• **Exercise data**

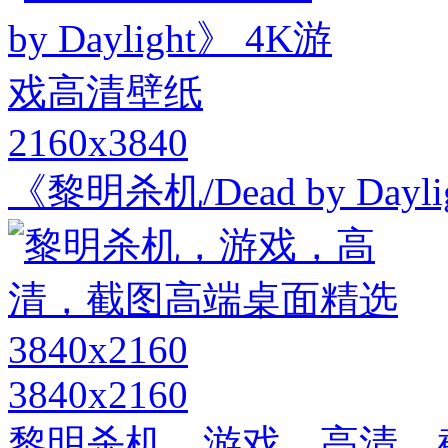
2160x3840
《黎明杀机/Dead by Day
3840x2160
黎明杀机，游戏，高清，截图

• **Required action**
Your copy should hold each line above exactly and no pictures at all.

• **Task solution**
2160x3840
《黎明杀机/Dead by Day
3840x2160
黎明杀机，游戏，高清，截图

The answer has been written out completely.